This is an automated email from the ASF dual-hosted git repository.
alexey pushed a commit to branch master
in repository https://gitbox.apache.org/repos/asf/kudu.git
The following commit(s) were added to refs/heads/master by this push:
new 8f0020f [tools] --replica_selection flag for 'table scan' and 'perf
table_scan'
8f0020f is described below
commit 8f0020fe22bc9f026d563155503be981111b202a
Author: Alexey Serbin <[email protected]>
AuthorDate: Sun Jun 20 23:50:38 2021 -0700
[tools] --replica_selection flag for 'table scan' and 'perf table_scan'
This patch adds replica selection configuration knob for the
`kudu table scan` and `kudu perf table_scan` CLI tools by introducing
--replica_selection flag. Acceptable values for the newly introduced
flag are CLOSEST and LEADER, case insensitive.
I decided not to expose ReplicaSelection::FIRST_REPLICA enumeration
value via the new flag: the semantics of FIRST_REPLICA is too hazy and
I could not see how it might bring any value in practice.
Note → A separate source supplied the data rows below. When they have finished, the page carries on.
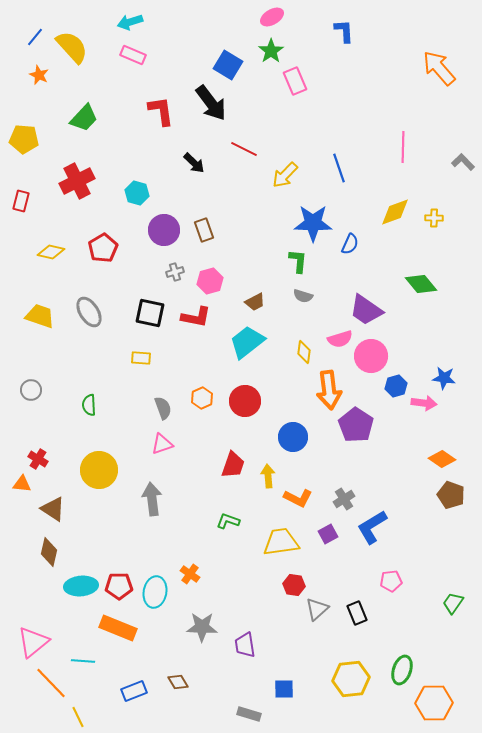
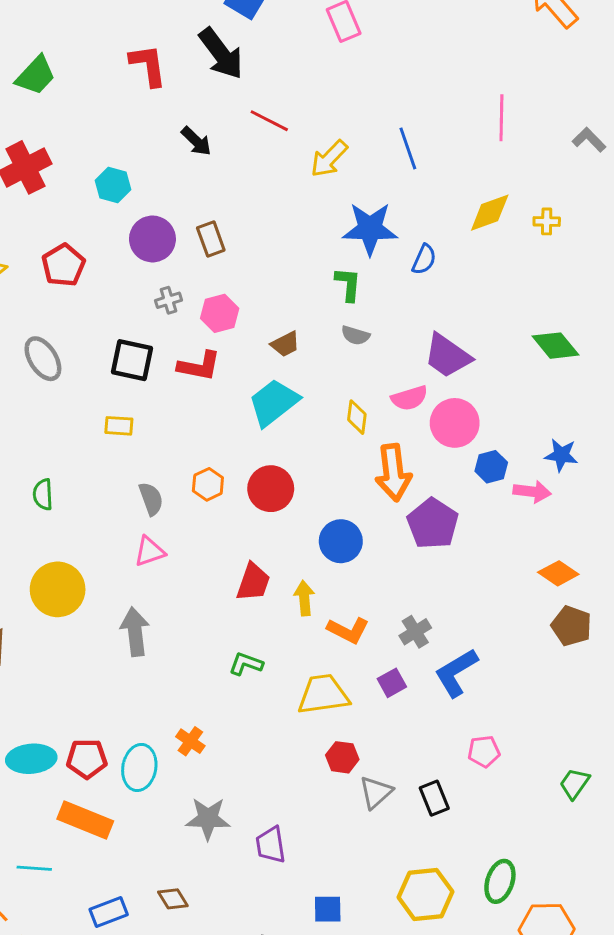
green diamond: (421, 284) -> (555, 346), moved

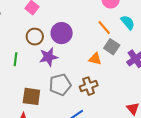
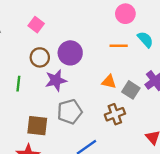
orange line: (104, 28) -> (119, 46), turned -49
gray square: (112, 47) -> (131, 90), moved
brown cross: (89, 86) -> (115, 114), moved

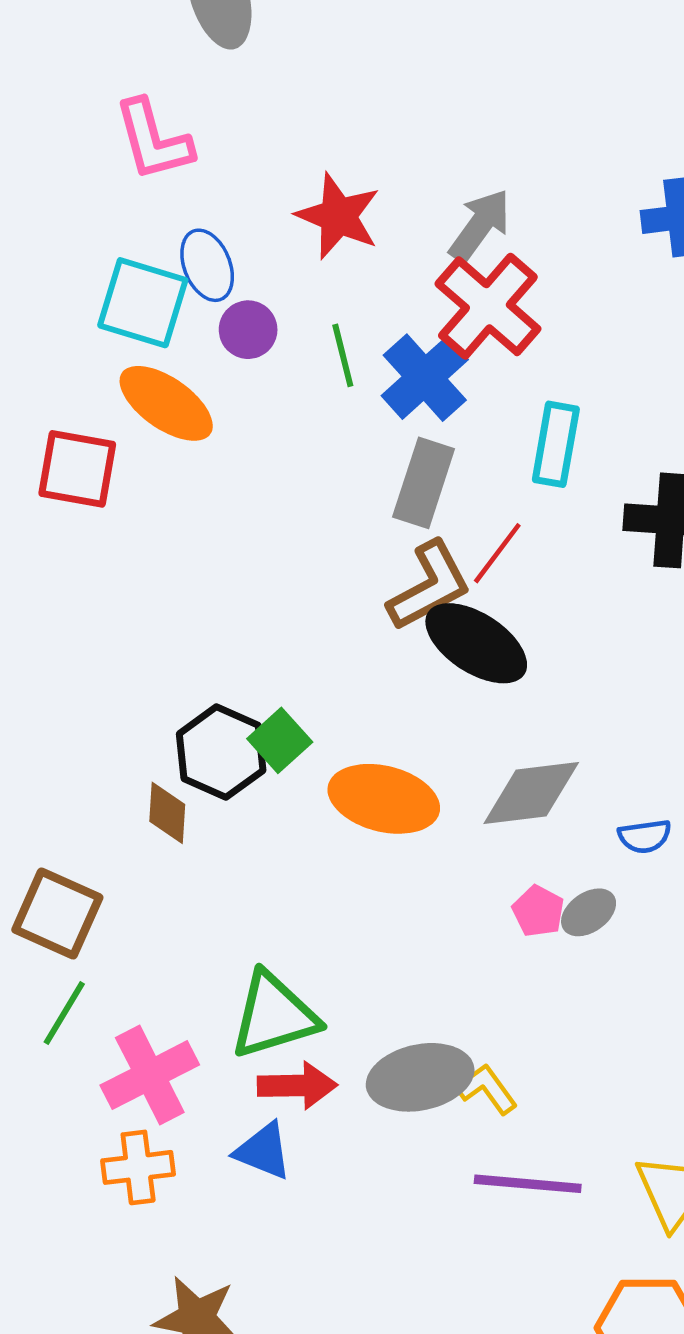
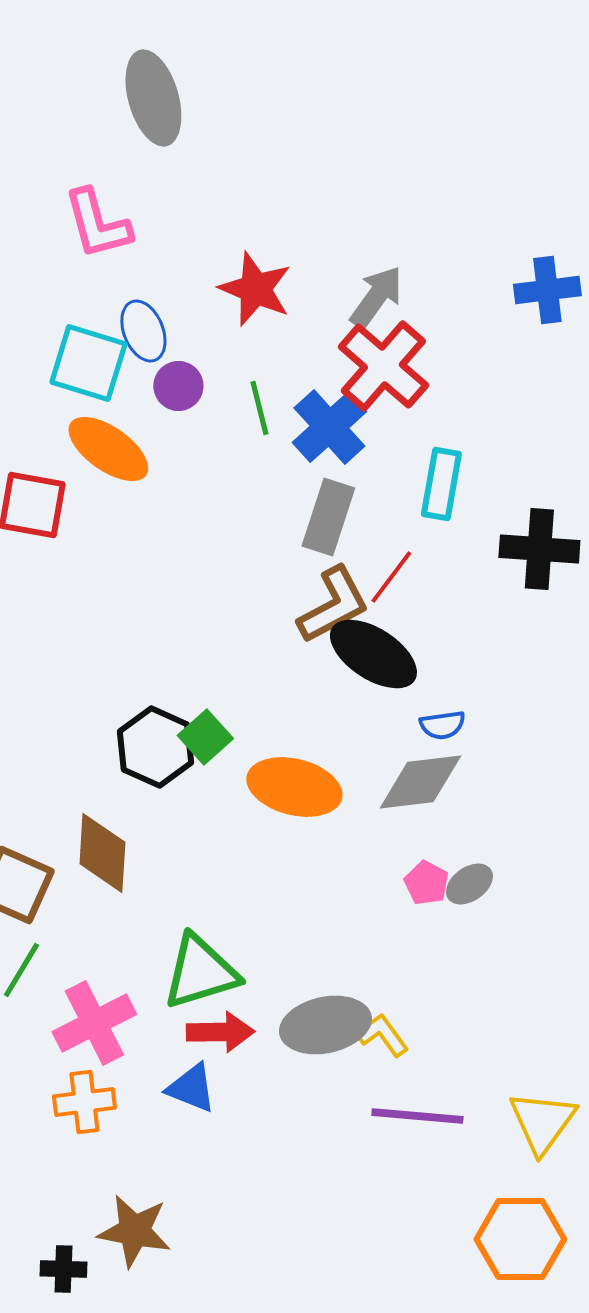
brown diamond: (167, 813) -> (102, 853), moved, size x1.5
blue semicircle: (645, 836) -> (442, 725), moved

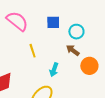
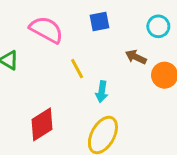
cyan circle: (76, 32) -> (158, 26), moved
cyan arrow: (54, 70) -> (102, 92), moved

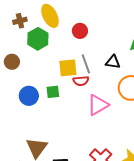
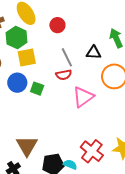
yellow square: (68, 68) -> (27, 58), moved
green square: (53, 92) -> (37, 89), turned 32
blue circle: (29, 96) -> (17, 83), moved

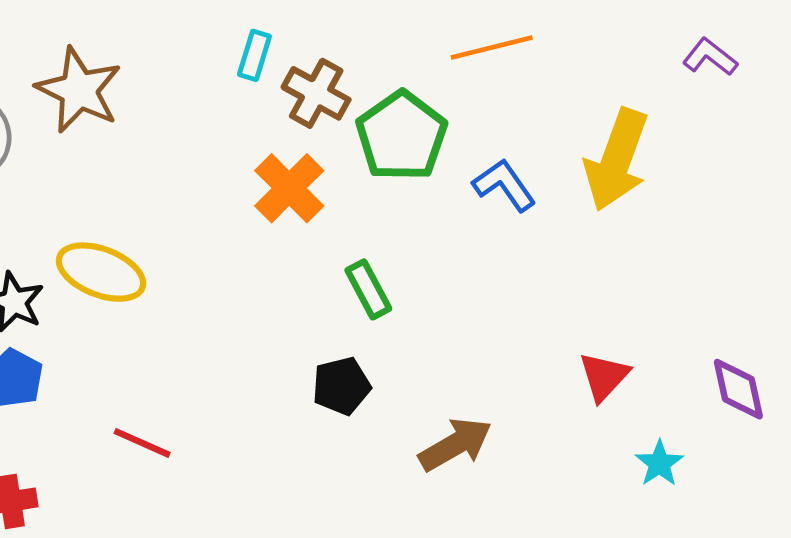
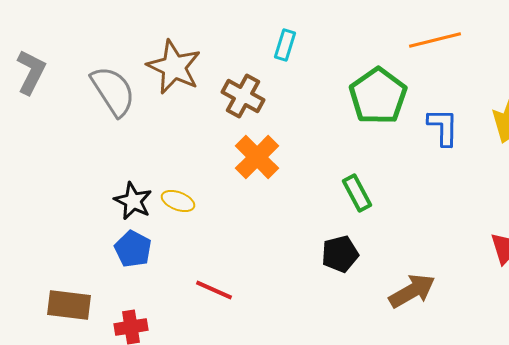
brown cross: (316, 93) -> (243, 96), moved
blue L-shape: (504, 185) -> (443, 127), turned 36
orange cross: (289, 188) -> (257, 157), moved
yellow ellipse: (101, 272) -> (178, 201), moved, size x0.6

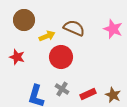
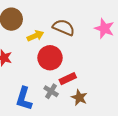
red rectangle: (88, 94) -> (68, 79), moved
brown star: (113, 95) -> (79, 98), moved

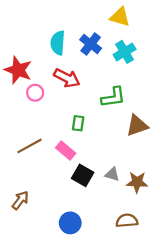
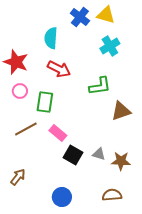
blue cross: (91, 44) -> (80, 17), moved
pink circle: (35, 93) -> (20, 91), moved
green rectangle: (78, 123) -> (45, 102), moved, size x1.5

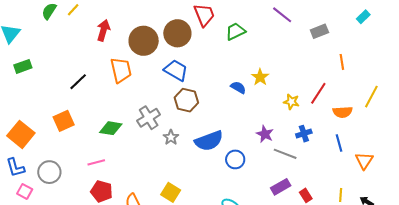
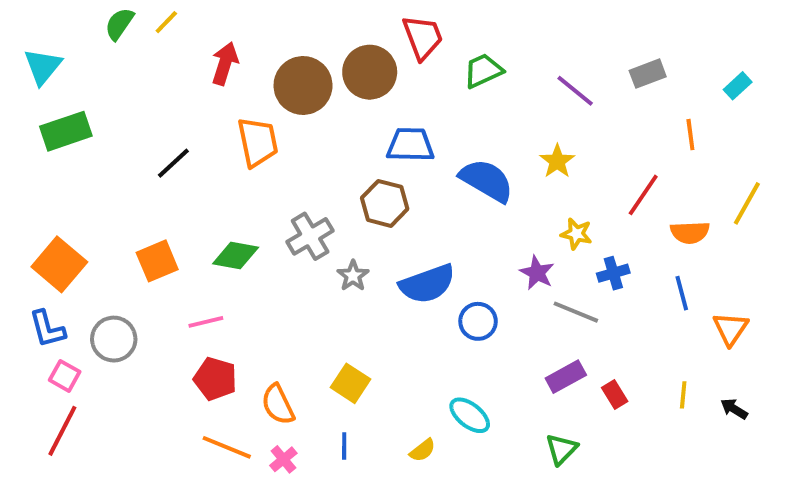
purple line: (282, 15) -> (575, 91), moved
cyan rectangle: (363, 17) -> (738, 86), moved
green rectangle: (23, 66) -> (66, 131), size x1.4
blue trapezoid: (176, 70) -> (410, 145), moved, turned -30
yellow star: (260, 77) -> (557, 161), moved
blue semicircle: (238, 87) -> (487, 180), size x1.8
yellow star: (291, 102) -> (576, 234), moved
orange square: (64, 121) -> (157, 261), moved

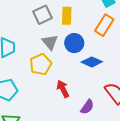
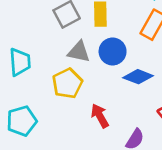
gray triangle: (50, 42) -> (79, 52), turned -36

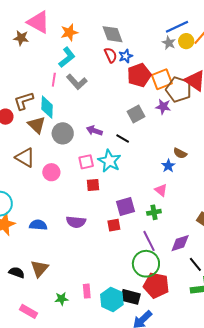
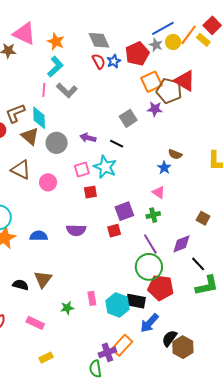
orange star: (69, 32) -> (56, 42), turned -30
red pentagon: (139, 75) -> (137, 54), moved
This patch also contains corresponding tests.
Change-Id: Ie8ac1e91f0c03c61edd19796d69cecaf68880a5b
Reviewed-on: http://gerrit.cloudera.org:8080/17605
Tested-by: Kudu Jenkins
Reviewed-by: Andrew Wong <[email protected]>
---
src/kudu/tools/kudu-tool-test.cc | 63 +++++++++++++++++
src/kudu/tools/table_scanner.cc | 131 +++++++++++++++++++++++++++---------
src/kudu/tools/table_scanner.h | 62 +++++++++--------
src/kudu/tools/tool_action_perf.cc | 10 +++
src/kudu/tools/tool_action_table.cc | 6 ++
5 files changed, 211 insertions(+), 61 deletions(-)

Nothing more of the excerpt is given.